- Born: 1965 (age 60–61) New York City, New York, U.S.

World Series of Poker
- Bracelet: 1
- Final tables: 7
- Money finishes: 16
- Highest WSOP Main Event finish: 67th, 2007

= Diego Cordovez =

American poker player (born 1965)

Diego Cordovez (born 1965) is an American poker player, the only son of the former UN Under-Secretary-General, Diego Cordovez. He has won one World Series of Poker bracelet, and he has 16 WSOP cash finishes, including 7 final tables. He has won over $1.4 million in career tournament winnings. His 16 cashes at the WSOP account for $613,847 of those winnings.

Born in New York City, Cordovez claims to have been introduced to poker by his first-grade teacher, as a way of making basic math seem like fun.

At the 2000 World Series of Poker, Cordovez won the $2,000 no limit Texas hold 'em event, earning more than $290,000 and a bracelet. He defeated English professional poker player and bracelet winner, Dave Ulliott heads-up to win the tournament. The final table also included Phil Ivey, David Pham, and Toto Leonidas. Cordovez followed this a couple of months later with another first-place finish at the Legends of Poker limit hold 'em event.

In 2002, Cordovez cashed in another four WSOP events, making the final table in three of them, including a second place in the $2,000 SHOE event, losing to Phil Ivey. He also won the limit Holdem championship at the Los Angeles Poker Open at the Commerce Casino, the largest limit Holdem tournament in history; the first prize was $569,430.

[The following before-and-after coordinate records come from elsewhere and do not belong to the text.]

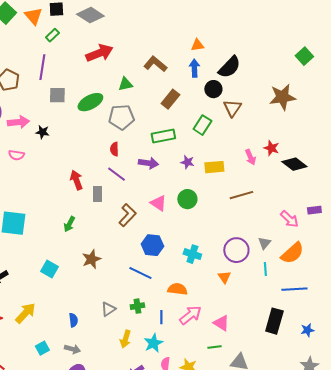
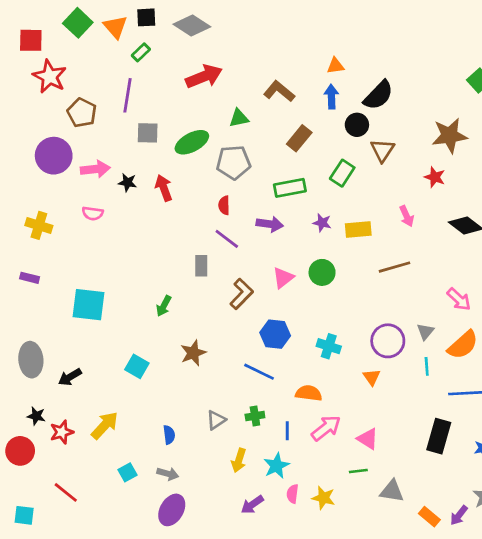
red star: (271, 148) -> (435, 177), moved
red arrow: (76, 180) -> (164, 188), moved
pink triangle: (158, 203) -> (283, 278), turned 48

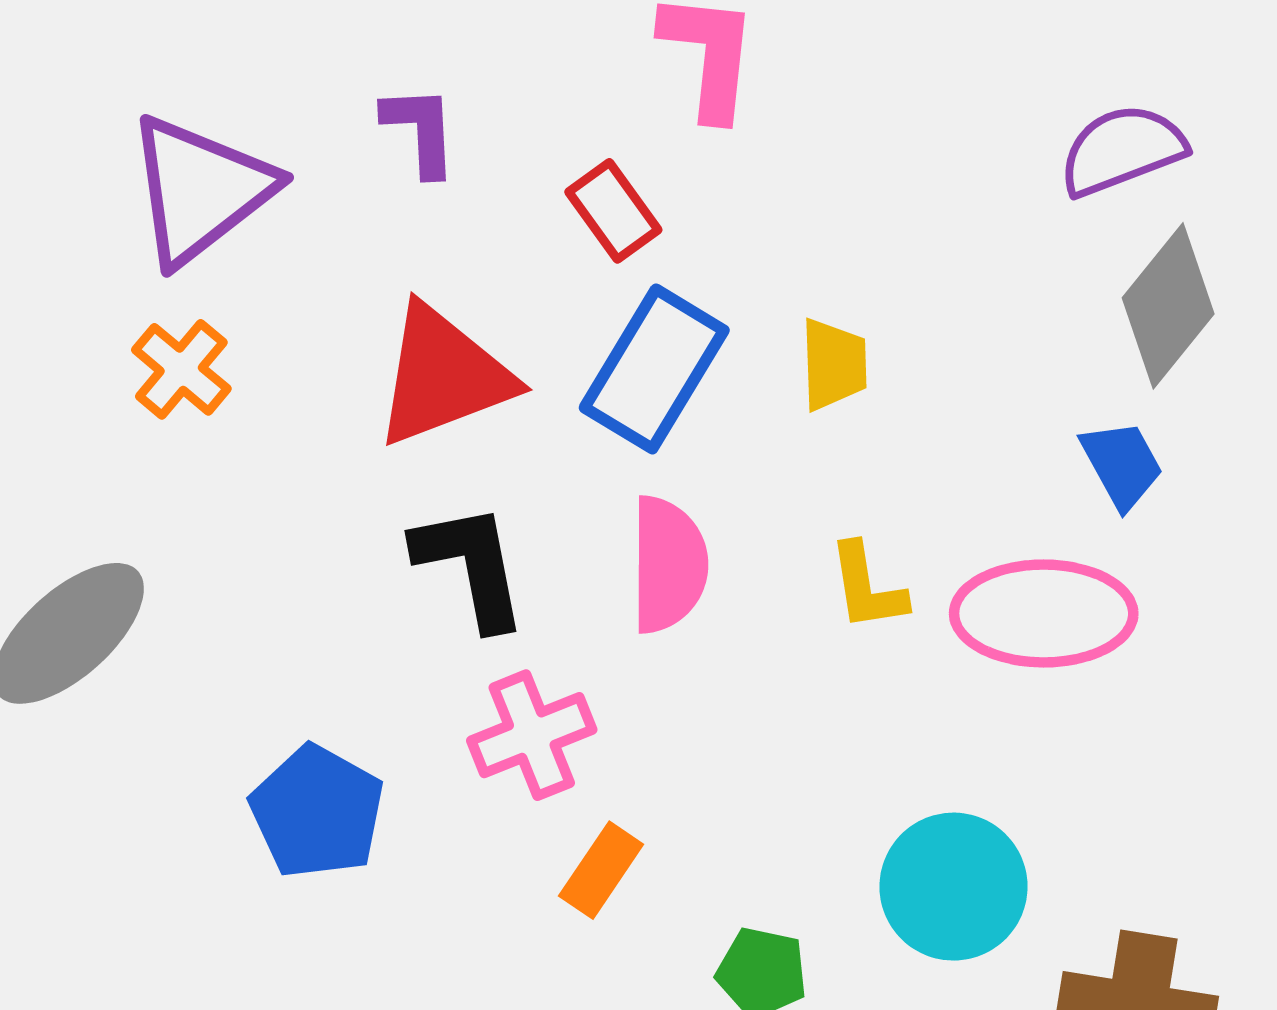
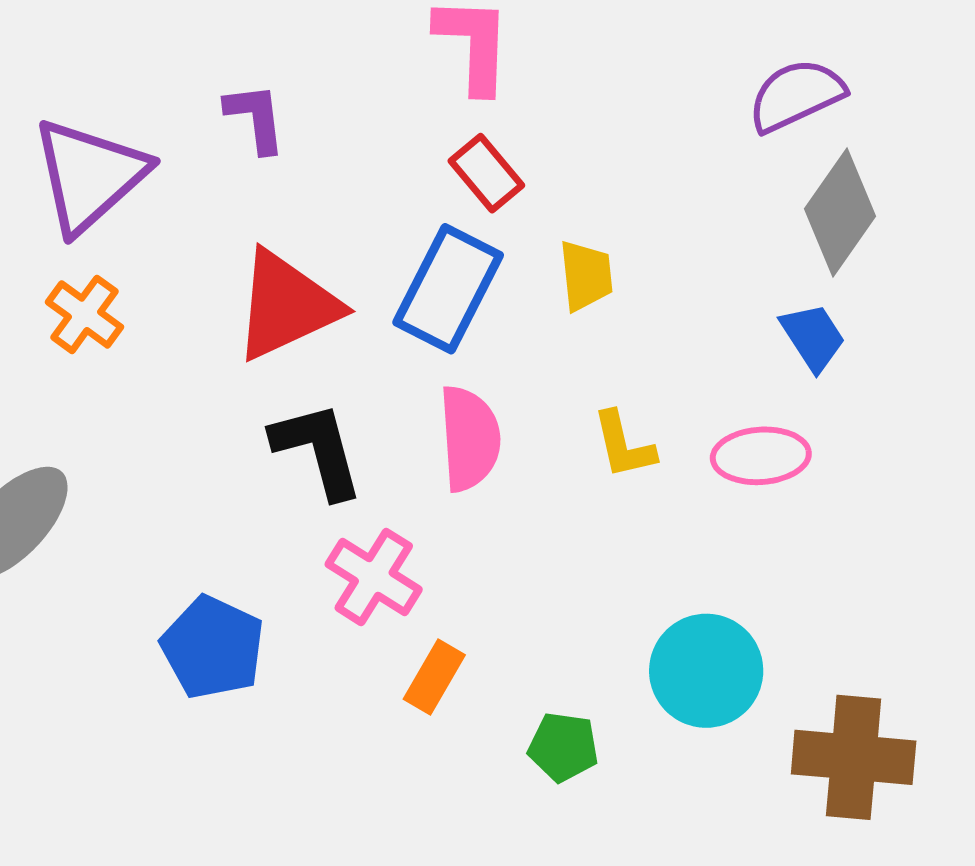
red rectangle: (613, 211) -> (486, 173), moved
pink ellipse: (1044, 613) -> (761, 456), size x0.7
pink cross: (532, 735) -> (374, 577), turned -32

Cordovez was featured on ESPN's coverage of the 2008 WSOP Main Event at a table which also featured 2003 Main Event Champion Chris Moneymaker and professional player Clonie Gowen as well as being interviewed in a segment about his career as a poker player.

Cordovez is currently one of the hosts of the Spanish-language version of Poker After Dark, broadcast throughout Latin America on Discovery Channel (Latin America).

Before his poker career, Cordovez was co-founder and COO of Aveo Inc., a Silicon Valley online tech support software provider.

Cordovez holds bachelor's and master's degrees from Stanford University.